April 5, 2010 at 11:01 am

I am not a proponent of “diffuse” radiation therapy. So the high energy proton beam, which is a “focused” radiation technique, is appealing to me, although at a more expensive approach. Accuracy is the key to effective radiation treatment with minimal collateral damage.
However, this posting is about the proliferation of proton beam outpacing evidence. Proton therapy still requires manual beam attenuation and there is no integrated feedback. I understand that better technology is being developed to eliminate the need for manual beam attenuation and promoting 3D control, but it’s five years or so away.
Even so, today there are still fewer than 20 systems worldwide. Several factors have inhibited the proliferation of proton beam therapy. It is not indicated in every disease because malignancies are not always in close proximity to functionally sensitive anatomy.
Brian Klepper interviewed Brian Baker for Community Oncology. Baker is an executive of Regents Health Resources, which helps hospitals and physicians develop and manage their medical imaging services. He said that “if you look at cancer trends worldwide and then estimate proton beam therapy use based on today’s indications, the world market opportunity is only around a total of 250 units. That need will likely change as proton beam adopts some of the automation technologies.”
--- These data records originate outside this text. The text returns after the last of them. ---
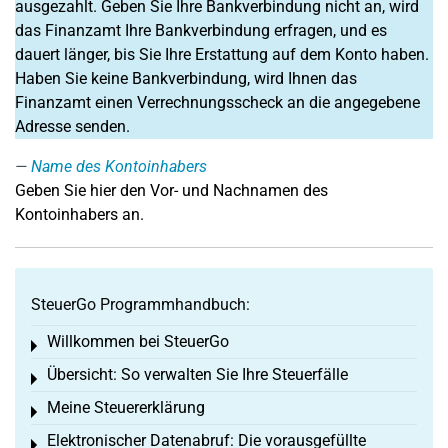
ausgezahlt. Geben Sie Ihre Bankverbindung nicht an, wird
das Finanzamt Ihre Bankverbindung erfragen, und es
dauert länger, bis Sie Ihre Erstattung auf dem Konto haben.
Haben Sie keine Bankverbindung, wird Ihnen das
Finanzamt einen Verrechnungsscheck an die angegebene
Adresse senden.
Name des Kontoinhabers
Geben Sie hier den Vor- und Nachnamen des
Kontoinhabers an.
SteuerGo Programmhandbuch:
Willkommen bei SteuerGo
Toggle menu
Übersicht: So verwalten Sie Ihre Steuerfälle
Toggle menu
Meine Steuererklärung
Toggle menu
Elektronischer Datenabruf: Die vorausgefüllte
Toggle menu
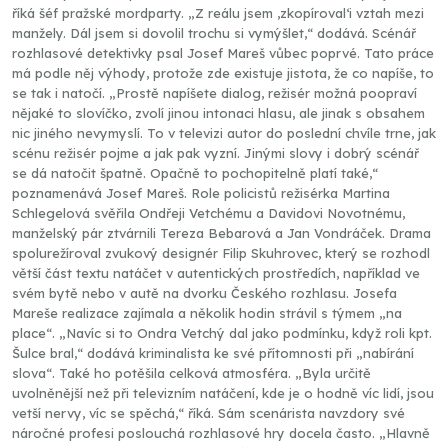
říká šéf pražské mordparty. „Z reálu jsem ‚zkopíroval‘i vztah mezi
manžely. Dál jsem si dovolil trochu si vymýšlet,“ dodává. Scénář
rozhlasové detektivky psal Josef Mareš vůbec poprvé. Tato práce
má podle něj výhody, protože zde existuje jistota, že co napíše, to
se tak i natočí. „Prostě napíšete dialog, režisér možná poopraví
nějaké to slovíčko, zvolí jinou intonaci hlasu, ale jinak s obsahem
nic jiného nevymyslí. To v televizi autor do poslední chvíle trne, jak
scénu režisér pojme a jak pak vyzní. Jinými slovy i dobrý scénář
se dá natočit špatně. Opačně to pochopitelně platí také,“
poznamenává Josef Mareš. Role policistů režisérka Martina
Schlegelová svěřila Ondřeji Vetchému a Davidovi Novotnému,
manželský pár ztvárnili Tereza Bebarová a Jan Vondráček. Drama
spolurežíroval zvukový designér Filip Skuhrovec, který se rozhodl
větší část textu natáčet v autentických prostředích, například ve
svém bytě nebo v autě na dvorku Českého rozhlasu. Josefa
Mareše realizace zajímala a několik hodin strávil s týmem „na
place“. „Navíc si to Ondra Vetchý dal jako podmínku, když roli kpt.
Šulce bral,“ dodává kriminalista ke své přítomnosti při „nabírání
slova“. Také ho potěšila celková atmosféra. „Byla určitě
uvolněnější než při televizním natáčení, kde je o hodně víc lidí, jsou
vetší nervy, víc se spěchá,“ říká. Sám scenárista navzdory své
náročné profesi poslouchá rozhlasové hry docela často. „Hlavně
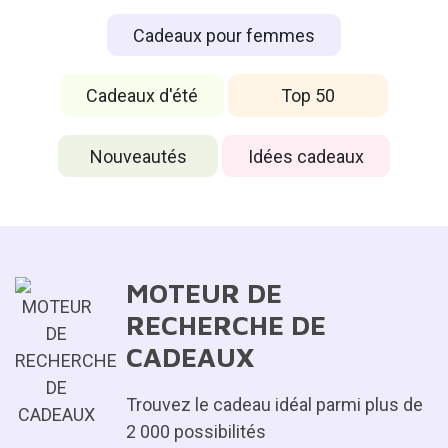
Cadeaux pour femmes
Cadeaux d'été
Top 50
Nouveautés
Idées cadeaux
MOTEUR DE
RECHERCHE DE
CADEAUX
¿
Trouvez le cadeau idéal parmi plus de
2 000 possibilités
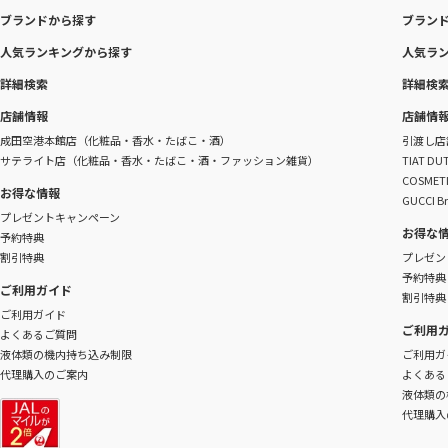
ブランドから探す
ブラン
人気ランキングから探す
人気ラ
詳細検索
詳細検
店舗情報
店舗情
成田空港本館店（化粧品・香水・たばこ・酒）
引渡し店
サテライト店（化粧品・香水・たばこ・酒・ファッション雑貨）
TIAT 
COSME
お得な情報
GUCCI B
プレゼントキャンペーン
お得な
予約特典
割引特典
プレゼン
予約特典
ご利用ガイド
割引特典
ご利用ガイド
ご利用
よくあるご質問
液体類の機内持ち込み制限
ご利用ガ
代理購入のご案内
よくある
液体類の
代理購入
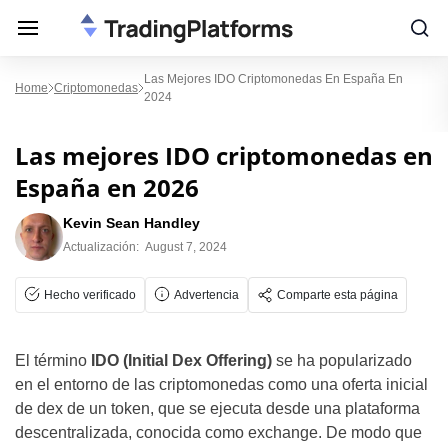
Las Mejores IDO Criptomonedas En España En
Home
Criptomonedas
2024
Las mejores IDO criptomonedas en
España en 2026
Kevin Sean Handley
Actualización:
August 7, 2024
Hecho verificado
Advertencia
Comparte esta página
El término
IDO (Initial Dex Offering)
se ha popularizado
en el entorno de las criptomonedas como una oferta inicial
de dex de un token, que se ejecuta desde una plataforma
descentralizada, conocida como exchange. De modo que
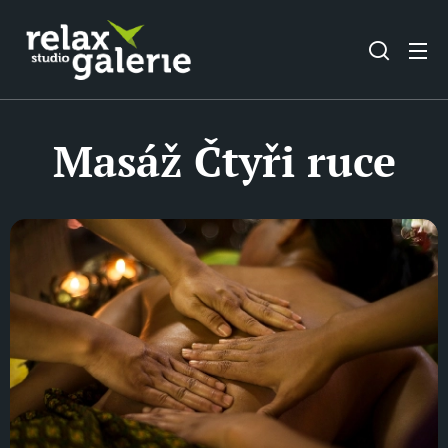
Masáž Čtyři ruce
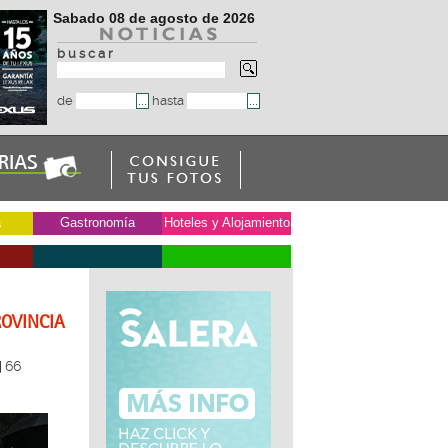
Sabado 08 de agosto de 2026
b u s c a r
de
hasta
a
Gastronomía
Hoteles y Alojamiento
ROVINCIA
66
|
Baker says that “a four-gantry proton therapy center costs as much as a small hospital ($125 million). The cost of proton beam equipment alone is well over $50 million.” Proton beam is reimbursed at $25,000 (on average) per patient. And Medicare increased reimbursement. It’s also worth noting that the physics behind a 900-ton synchrocyclotron getting those protons close to the speed of light may need as much as a city block of real estate.
Baker agreed that $125 million for a proton beam unit is a big pill to swallow for something whose capabilities are still being discovered. However, he pointed out that a patient with cancer in the spine may mean the difference between surviving as a quadriplegic, having received radiation therapy, and surviving to live a normal life, having received proton beam therapy.
With the high cost of all this technology and the return on investment considerations, how does the private practitioner compete? His point is to share, not only the risk, but the potential opportunity in the technology.
He says he is “seeing more and more requests for partnerships and joint ventures, which can work very well if people are realistic about their expectations and goals. Partnerships can be structured in many different ways depending on the practice’s needs and the legal considerations.”
“Of course, the challenge is how to take advantage of the new technology without interrupting patient and revenue streams. Unfortunately, there really is no easy or inexpensive answer for this yet. If your technology is too old to accept an upgrade, the only option that allows for an uninterrupted work flow is to build a new facility.”
“Granted, that’s expensive and complex,” he says, “but it allows the new technology to be integrated, and it positions the practice for the future, while delivering better service to patients.”